EXERCISE DATA:
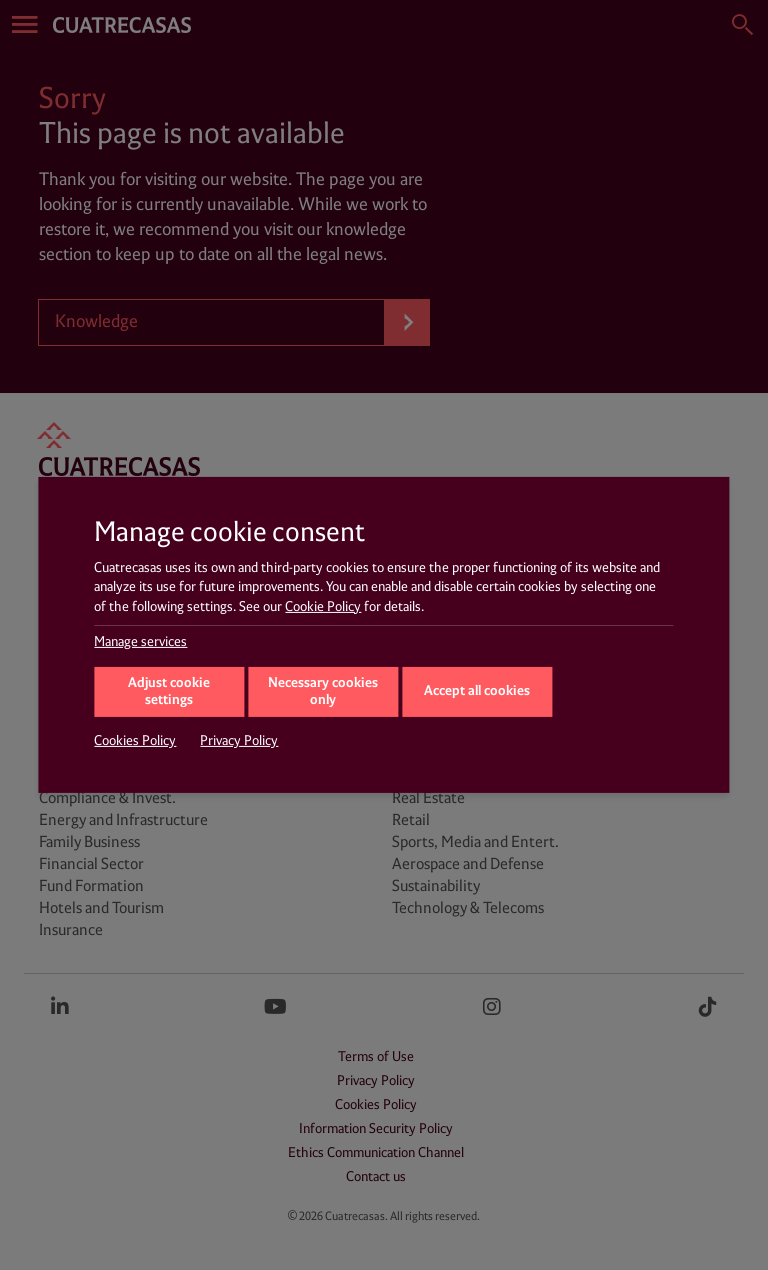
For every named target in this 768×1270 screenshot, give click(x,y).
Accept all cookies (477, 691)
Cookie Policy (323, 607)
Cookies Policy (135, 741)
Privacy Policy (239, 741)
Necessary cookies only (323, 692)
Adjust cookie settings (169, 692)
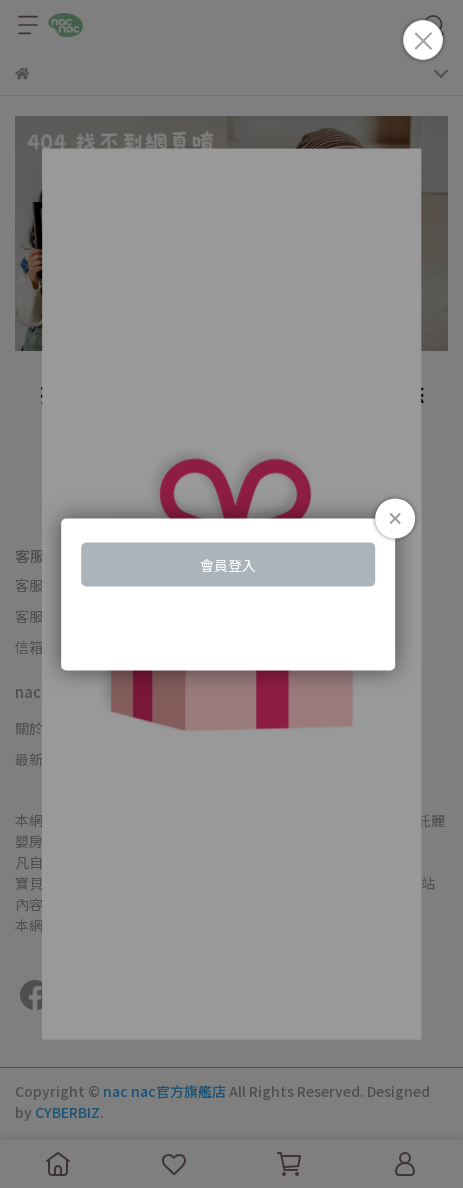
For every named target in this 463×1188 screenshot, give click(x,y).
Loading (232, 594)
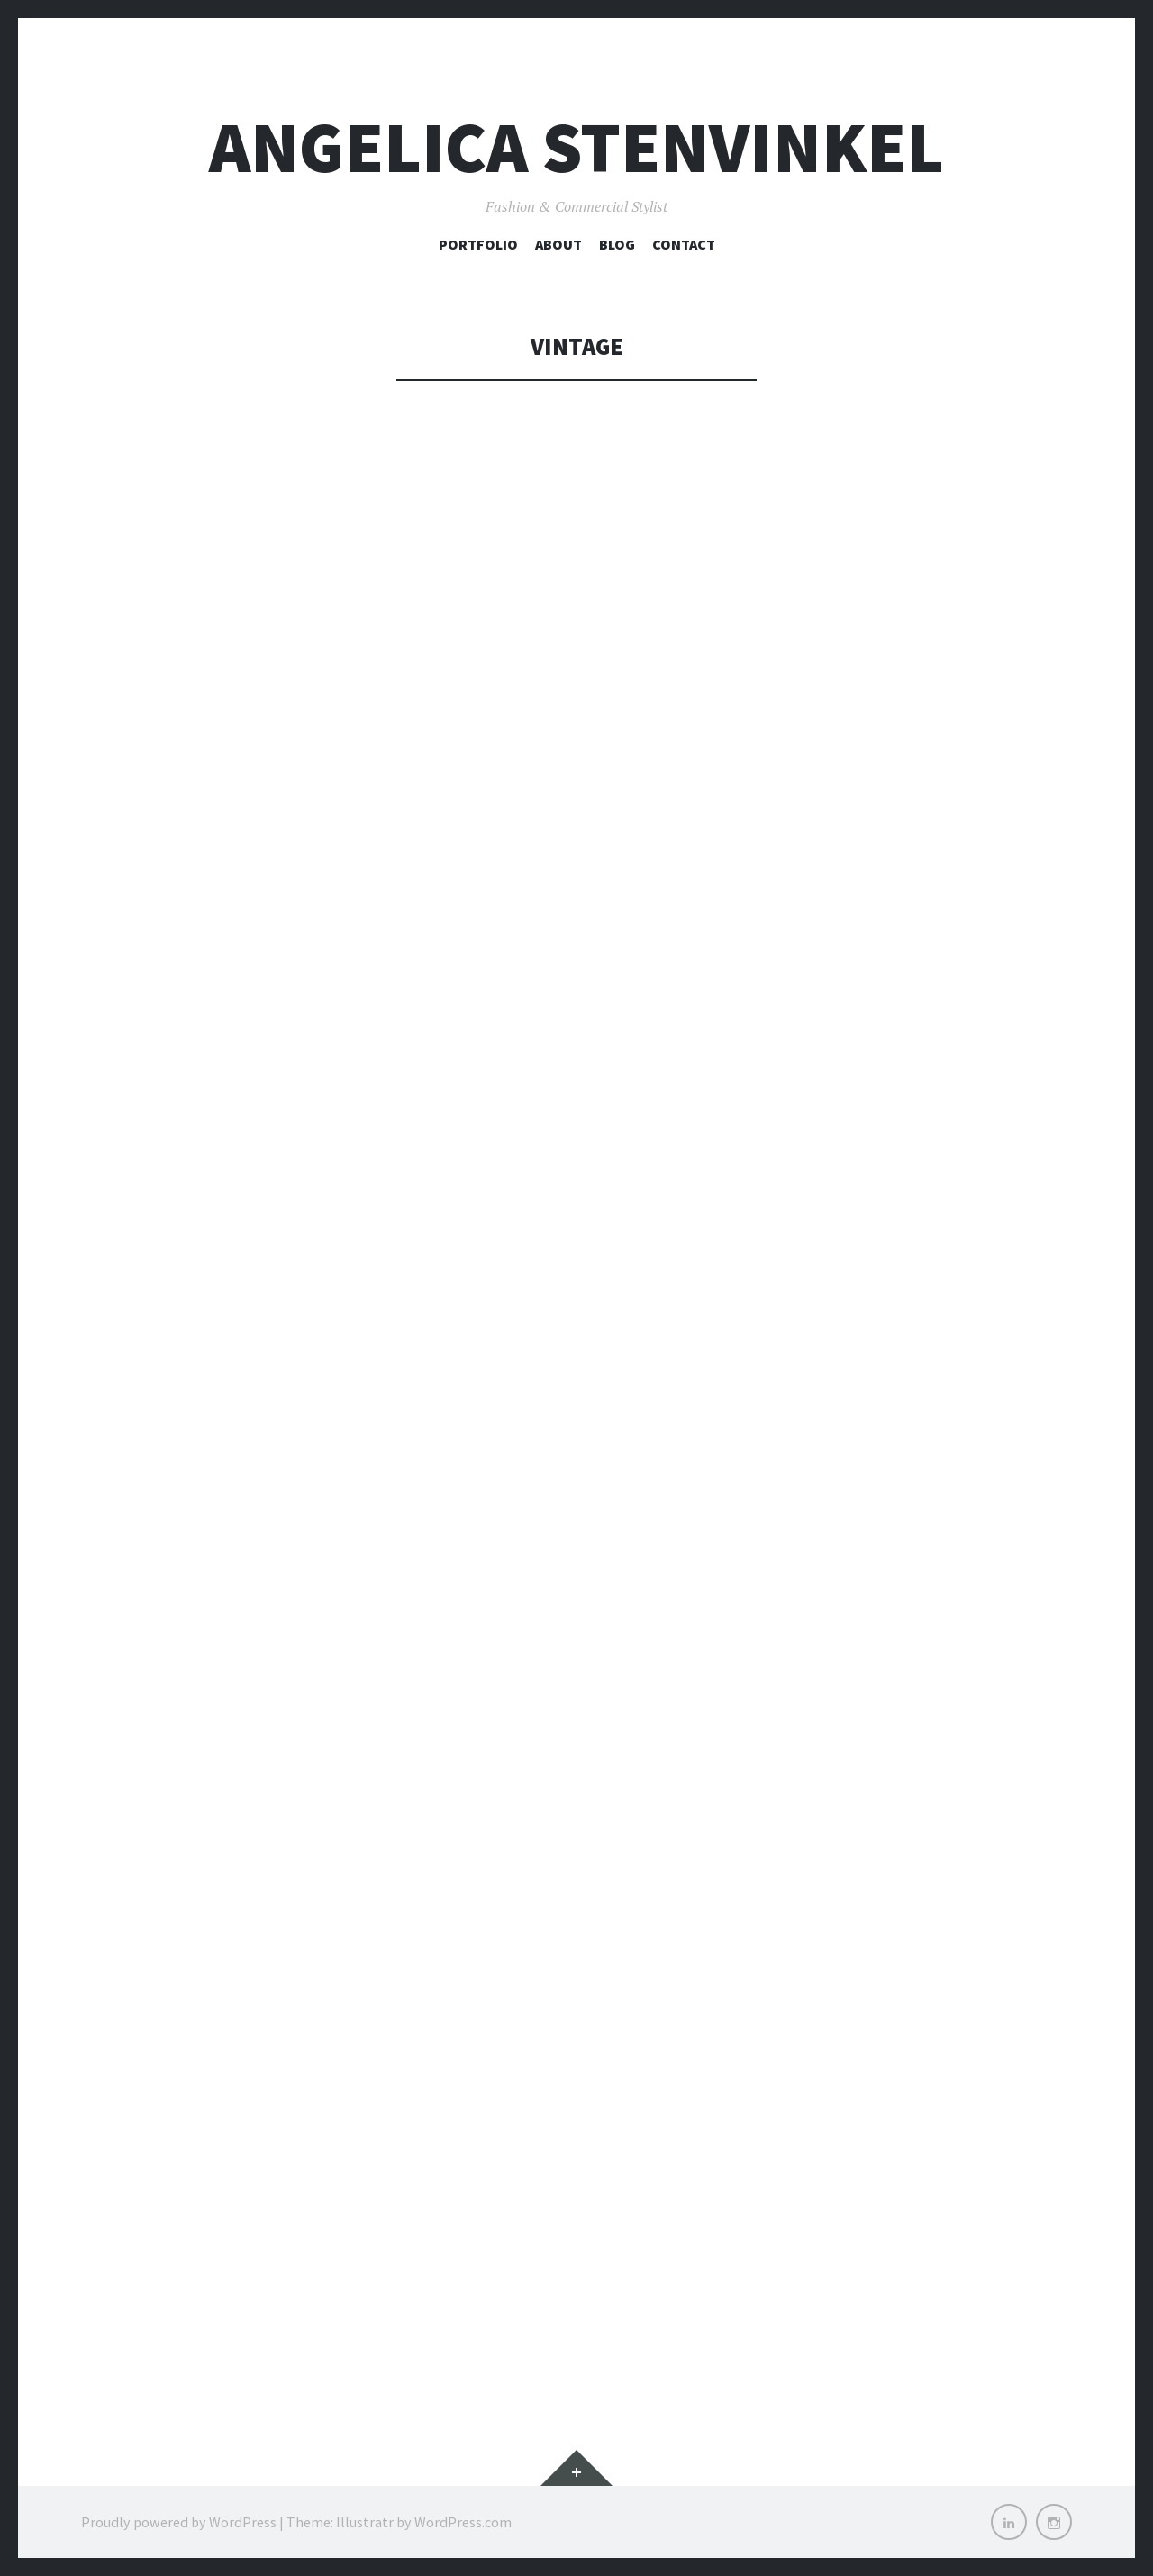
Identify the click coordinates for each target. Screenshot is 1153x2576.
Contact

EXERCISE AIM:
Give the entries again without a single change, but with no pictures.

REPLY:
For every named target in this 768×1270 screenshot, give click(x,y).
Accept all cookies (477, 691)
Cookie Policy (323, 607)
Cookies Policy (135, 741)
Privacy Policy (239, 741)
Necessary cookies only (323, 692)
Adjust cookie settings (169, 692)
For every named target in this 463×1188 screenshot, give click(x,y).
Loading (232, 594)
Identify the click coordinates for each target. Screenshot is 1153x2576.
Contact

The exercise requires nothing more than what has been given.